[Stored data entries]

★ ★ ★ ★

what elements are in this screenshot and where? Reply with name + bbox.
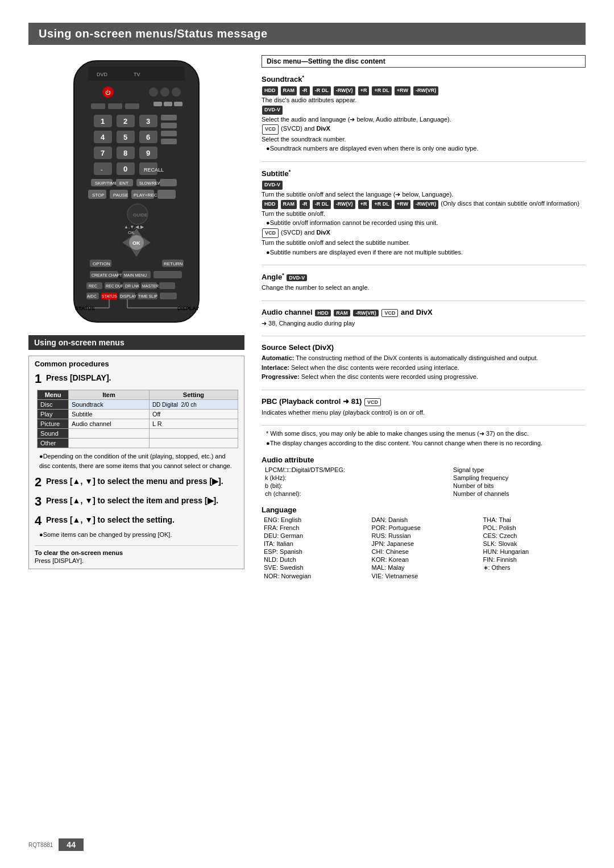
attr-value-4: Number of channels xyxy=(450,490,586,498)
section-header-using-menus: Using on-screen menus xyxy=(28,335,244,350)
osd-item-soundtrack: Soundtrack xyxy=(69,400,150,410)
table-row: Disc Soundtrack DD Digital 2/0 ch xyxy=(38,400,238,410)
source-select-section: Source Select (DivX) Automatic: The cons… xyxy=(262,343,586,382)
svg-text:5: 5 xyxy=(123,133,127,141)
divx-label-sub: DivX xyxy=(316,229,330,236)
clear-menus-box: To clear the on-screen menus Press [DISP… xyxy=(35,545,238,566)
source-select-title: Source Select (DivX) xyxy=(262,343,586,352)
step-4-num: 4 xyxy=(35,514,42,528)
badge-r-sub: -R xyxy=(300,200,310,209)
osd-menu-disc: Disc xyxy=(38,400,69,410)
step-1-text: Press [DISPLAY]. xyxy=(46,373,111,382)
svg-text:⏻: ⏻ xyxy=(105,90,111,95)
table-row: Sound xyxy=(38,429,238,439)
lang-fin: FIN: Finnish xyxy=(481,556,586,564)
subtitle-note2: ●Subtitle numbers are displayed even if … xyxy=(266,248,586,257)
svg-text:1: 1 xyxy=(101,117,105,126)
svg-rect-37 xyxy=(94,162,112,175)
badge-vcd-sound: VCD xyxy=(262,124,279,135)
svg-text:DVD: DVD xyxy=(97,72,108,77)
attr-value-1: Signal type xyxy=(450,466,586,474)
svg-text:MASTER: MASTER xyxy=(142,284,159,288)
divider-3 xyxy=(262,301,586,301)
osd-display-table: Menu Item Setting Disc Soundtrack DD Dig… xyxy=(37,390,238,448)
badge-rwvr-ac: -RW(VR) xyxy=(353,310,378,316)
footer-page-number: 44 xyxy=(59,838,84,851)
lang-chi: CHI: Chinese xyxy=(370,548,481,556)
table-row: Play Subtitle Off xyxy=(38,410,238,419)
attr-label-3: b (bit): xyxy=(262,482,450,490)
col-item: Item xyxy=(69,390,150,400)
lang-mal: MAL: Malay xyxy=(370,564,481,572)
step-2-num: 2 xyxy=(35,475,42,490)
subtitle-section: Subtitle* DVD-V Turn the subtitle on/off… xyxy=(262,169,586,257)
badge-ram-sub: RAM xyxy=(281,200,297,209)
svg-rect-14 xyxy=(174,102,182,106)
badge-r-dl: -R DL xyxy=(313,86,331,95)
badge-plus-r-sub: +R xyxy=(358,200,370,209)
step-1-note: ●Depending on the condition of the unit … xyxy=(39,452,238,470)
language-section: Language ENG: English DAN: Danish THA: T… xyxy=(262,506,586,580)
lang-por: POR: Portuguese xyxy=(370,524,481,532)
angle-title: Angle* DVD-V xyxy=(262,272,586,281)
source-automatic: Automatic: The constructing method of th… xyxy=(262,353,586,363)
svg-text:DISPLAY: DISPLAY xyxy=(120,294,136,298)
lang-row: NLD: Dutch KOR: Korean FIN: Finnish xyxy=(262,556,586,564)
svg-text:SKIP/TIME: SKIP/TIME xyxy=(95,181,118,186)
svg-rect-21 xyxy=(161,115,177,120)
subtitle-note1: ●Subtitle on/off information cannot be r… xyxy=(266,218,586,228)
lang-nld: NLD: Dutch xyxy=(262,556,370,564)
badge-plus-r: +R xyxy=(358,86,370,95)
soundtrack-desc2: Select the audio and language (➜ below, … xyxy=(262,115,586,124)
soundtrack-star: * xyxy=(302,74,305,80)
page-title: Using on-screen menus/Status message xyxy=(28,23,586,45)
svg-rect-29 xyxy=(161,131,177,136)
subtitle-desc2: Turn the subtitle on/off. xyxy=(262,209,586,219)
subtitle-desc1: Turn the subtitle on/off and select the … xyxy=(262,190,586,199)
source-progressive-desc: Select when the disc contents were recor… xyxy=(301,373,478,380)
svg-text:REC: REC xyxy=(89,284,97,288)
source-interlace: Interlace: Select when the disc contents… xyxy=(262,363,586,373)
svg-text:STATUS: STATUS xyxy=(102,294,117,298)
audio-channel-title: Audio channel HDD RAM -RW(VR) VCD and Di… xyxy=(262,308,586,317)
soundtrack-dvdv: DVD-V xyxy=(262,105,586,115)
svg-text:REC DUR: REC DUR xyxy=(106,284,124,288)
attr-row-1: LPCM/□□Digital/DTS/MPEG: Signal type xyxy=(262,466,586,474)
attr-value-3: Number of bits xyxy=(450,482,586,490)
source-auto-desc: The constructing method of the DivX cont… xyxy=(296,354,538,361)
lang-eng: ENG: English xyxy=(262,516,370,524)
svg-point-7 xyxy=(160,87,169,97)
attr-row-2: k (kHz): Sampling frequency xyxy=(262,474,586,482)
svg-rect-30 xyxy=(161,139,177,144)
svg-text:OK: OK xyxy=(128,230,135,235)
svg-rect-9 xyxy=(91,103,105,109)
attr-row-4: ch (channel): Number of channels xyxy=(262,490,586,498)
badge-hdd-ac: HDD xyxy=(315,310,331,316)
step-4-text: Press [▲, ▼] to select the setting. xyxy=(46,515,175,524)
badge-vcd-sub: VCD xyxy=(262,228,279,239)
step-1-num: 1 xyxy=(35,372,42,386)
soundtrack-desc1: The disc's audio attributes appear. xyxy=(262,95,586,105)
angle-desc: Change the number to select an angle. xyxy=(262,283,586,293)
pbc-section: PBC (Playback control ➜ 81) VCD Indicate… xyxy=(262,397,586,418)
soundtrack-badges: HDD RAM -R -R DL -RW(V) +R +R DL +RW -RW… xyxy=(262,85,586,95)
badge-rwvr: -RW(VR) xyxy=(413,86,438,95)
lang-deu: DEU: German xyxy=(262,532,370,540)
badge-vcd-ac: VCD xyxy=(381,309,398,317)
svg-text:TV: TV xyxy=(134,72,140,77)
svg-text:DR LNK: DR LNK xyxy=(125,284,140,288)
left-column: DVD TV ⏻ xyxy=(28,55,244,575)
lang-pol: POL: Polish xyxy=(481,524,586,532)
lang-slk: SLK: Slovak xyxy=(481,540,586,548)
angle-star: * xyxy=(282,272,284,278)
attr-value-2: Sampling frequency xyxy=(450,474,586,482)
badge-ram-ac: RAM xyxy=(334,310,350,316)
lang-ita: ITA: Italian xyxy=(262,540,370,548)
soundtrack-title: Soundtrack* xyxy=(262,74,586,84)
divider-5 xyxy=(262,390,586,390)
clear-text: Press [DISPLAY]. xyxy=(35,556,238,566)
svg-rect-22 xyxy=(161,123,177,128)
divx-label-sound: DivX xyxy=(316,125,330,132)
osd-setting-empty-2 xyxy=(149,439,238,448)
divider-6 xyxy=(262,425,586,425)
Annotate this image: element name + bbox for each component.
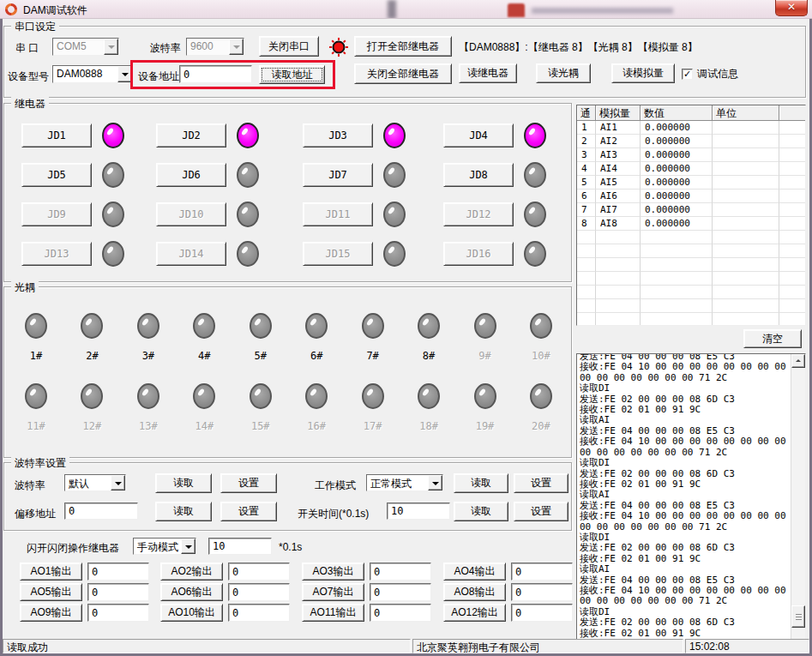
ao-input[interactable] [228, 604, 290, 622]
ao-input[interactable] [228, 563, 290, 581]
ao-button-ao12[interactable]: AO12输出 [443, 604, 506, 622]
table-row[interactable]: 6AI60.000000 [577, 190, 805, 203]
table-header-cell[interactable] [779, 105, 805, 121]
switch-time-set-button[interactable]: 设置 [514, 502, 568, 521]
model-combobox[interactable]: DAM0888 [52, 65, 133, 83]
ao-input[interactable] [511, 604, 573, 622]
opto-unit: 20# [528, 383, 554, 432]
table-row[interactable]: 3AI30.000000 [577, 148, 805, 162]
offset-read-button[interactable]: 读取 [155, 502, 212, 521]
table-header-cell[interactable]: 单位 [713, 105, 779, 121]
ao-button-ao3[interactable]: AO3输出 [302, 563, 364, 581]
opto-unit: 5# [248, 313, 274, 362]
baud-set-button[interactable]: 设置 [220, 473, 277, 493]
ao-input[interactable] [511, 563, 573, 581]
ao-button-ao11[interactable]: AO11输出 [302, 604, 364, 622]
relay-button-jd8[interactable]: JD8 [443, 163, 514, 187]
ao-input[interactable] [370, 563, 431, 581]
ao-button-ao7[interactable]: AO7输出 [302, 583, 364, 601]
table-row[interactable]: 8AI80.000000 [577, 217, 805, 231]
log-scrollbar[interactable] [791, 354, 805, 640]
scrollbar-thumb[interactable] [791, 605, 805, 628]
ao-button-ao10[interactable]: AO10输出 [160, 604, 223, 622]
ao-input[interactable] [228, 583, 290, 601]
status-bar: 读取成功 北京聚英翱翔电子有限公司 15:02:08 [3, 639, 809, 653]
baud-settings-group: 波特率设置 波特率 默认 读取 设置 工作模式 正常模式 读取 设置 偏移地址 … [3, 462, 572, 531]
baud-label: 波特率 [150, 41, 181, 56]
ao-button-ao4[interactable]: AO4输出 [443, 563, 506, 581]
work-mode-read-button[interactable]: 读取 [454, 473, 508, 493]
opto-unit: 9# [472, 313, 498, 362]
app-window: DAM调试软件 ✕ 串口设定 串 口 COM5 波特率 9600 关闭串口 [0, 0, 812, 656]
ao-button-ao1[interactable]: AO1输出 [20, 563, 82, 581]
relay-button-jd3[interactable]: JD3 [303, 123, 373, 147]
close-button[interactable]: ✕ [775, 0, 808, 16]
ao-input[interactable] [511, 583, 573, 601]
table-cell [641, 313, 713, 326]
read-relay-button[interactable]: 读继电器 [459, 63, 517, 83]
opto-led-18# [418, 383, 440, 409]
table-header-cell[interactable]: 模拟量 [596, 105, 641, 121]
ao-button-ao2[interactable]: AO2输出 [160, 563, 223, 581]
switch-time-read-button[interactable]: 读取 [454, 502, 508, 521]
close-all-relays-button[interactable]: 关闭全部继电器 [354, 63, 452, 84]
clear-log-button[interactable]: 清空 [743, 329, 802, 348]
relay-button-jd1[interactable]: JD1 [21, 123, 92, 147]
model-label: 设备型号 [8, 69, 49, 84]
baud-read-button[interactable]: 读取 [155, 473, 212, 493]
ao-input[interactable] [87, 583, 149, 601]
switch-time-input[interactable] [387, 503, 450, 520]
relay-button-jd5[interactable]: JD5 [21, 163, 92, 187]
flash-unit-label: *0.1s [279, 541, 302, 553]
ao-input[interactable] [370, 604, 431, 622]
relay-led-jd8 [524, 162, 546, 188]
opto-unit: 13# [135, 383, 161, 432]
relay-button-jd7[interactable]: JD7 [303, 163, 373, 187]
offset-address-input[interactable] [64, 503, 138, 520]
close-port-button[interactable]: 关闭串口 [259, 36, 319, 57]
relay-button-jd6[interactable]: JD6 [156, 163, 226, 187]
opto-led-19# [474, 383, 496, 409]
ao-cell: AO10输出 [160, 604, 302, 624]
table-row[interactable]: 2AI20.000000 [577, 135, 805, 148]
table-header-cell[interactable]: 数值 [641, 105, 713, 121]
opto-label: 13# [139, 420, 158, 432]
device-address-input[interactable] [179, 65, 252, 83]
table-row[interactable]: 5AI50.000000 [577, 176, 805, 190]
baud-setting-combobox[interactable]: 默认 [64, 474, 126, 491]
ao-button-ao6[interactable]: AO6输出 [160, 583, 223, 601]
debug-info-checkbox[interactable]: ✓ 调试信息 [682, 67, 738, 81]
debug-log-panel[interactable]: 发送:FE 04 00 00 00 08 E5 C3 接收:FE 04 10 0… [576, 353, 806, 641]
offset-set-button[interactable]: 设置 [220, 502, 277, 521]
relay-led-jd14 [237, 241, 259, 267]
port-combobox: COM5 [52, 38, 119, 56]
read-opto-button[interactable]: 读光耦 [536, 63, 591, 83]
read-address-button[interactable]: 读取地址 [259, 65, 325, 84]
read-analog-button[interactable]: 读模拟量 [611, 63, 675, 83]
ao-button-ao9[interactable]: AO9输出 [20, 604, 82, 622]
table-header-cell[interactable]: 通 [577, 105, 596, 121]
ao-cell: AO8输出 [443, 583, 575, 604]
open-all-relays-button[interactable]: 打开全部继电器 [354, 36, 452, 57]
ao-button-ao5[interactable]: AO5输出 [20, 583, 82, 601]
table-row[interactable]: 7AI70.000000 [577, 203, 805, 217]
scroll-up-icon[interactable] [791, 354, 805, 368]
flash-time-input[interactable] [208, 538, 272, 555]
work-mode-set-button[interactable]: 设置 [514, 473, 568, 493]
ao-input[interactable] [87, 604, 149, 622]
relay-button-jd2[interactable]: JD2 [156, 123, 226, 147]
table-cell: AI8 [596, 217, 641, 231]
relay-button-jd4[interactable]: JD4 [443, 123, 514, 147]
table-cell: 0.000000 [641, 148, 713, 162]
opto-unit: 11# [23, 383, 49, 432]
ao-input[interactable] [87, 563, 149, 581]
flash-mode-combobox[interactable]: 手动模式 [133, 538, 196, 555]
ao-button-ao8[interactable]: AO8输出 [443, 583, 506, 601]
work-mode-combobox[interactable]: 正常模式 [366, 474, 443, 491]
table-row[interactable]: 1AI10.000000 [577, 121, 805, 135]
relay-led-jd1 [102, 123, 124, 148]
table-row[interactable]: 4AI40.000000 [577, 162, 805, 176]
ao-input[interactable] [370, 583, 431, 601]
work-mode-value: 正常模式 [367, 475, 428, 490]
table-row [577, 272, 805, 286]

★ ★ ★ ★

— Directions —
Whenever the word "combobox" occurs in a line of the records, that line counts once; state the total alone.

— Exercise answer —
5